## Your assignment
Every record below should be copied exactly, with the pictures left out.

## Material provided
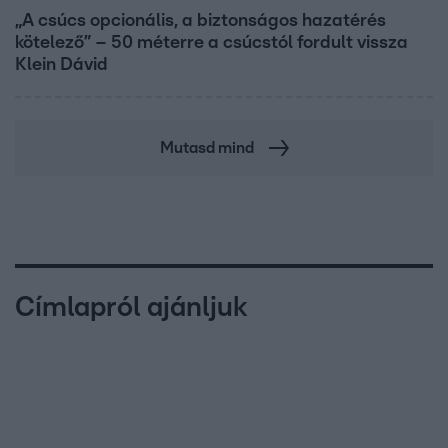
„A csúcs opcionális, a biztonságos hazatérés
kötelező” – 50 méterre a csúcstól fordult vissza
Klein Dávid
Mutasd mind
Címlapról ajánljuk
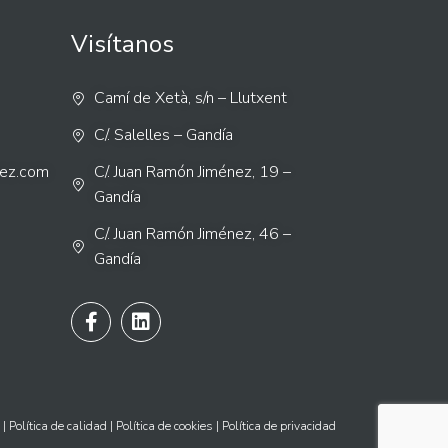
Visítanos
Camí de Xetà, s/n – Llutxent
C/. Salelles – Gandía
nez.com
C/. Juan Ramón Jiménez, 19 –
Gandía
C/. Juan Ramón Jiménez, 46 –
Gandía
|
Política de calidad
|
Política de cookies
|
Política de privacida
d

## Answer for the task
„A csúcs opcionális, a biztonságos hazatérés
kötelező” – 50 méterre a csúcstól fordult vissza
Klein Dávid
Mutasd mind
Címlapról ajánljuk
Visítanos
Camí de Xetà, s/n – Llutxent
C/. Salelles – Gandía
nez.com
C/. Juan Ramón Jiménez, 19 –
Gandía
C/. Juan Ramón Jiménez, 46 –
Gandía
|
Política de calidad
|
Política de cookies
|
Política de privacida
d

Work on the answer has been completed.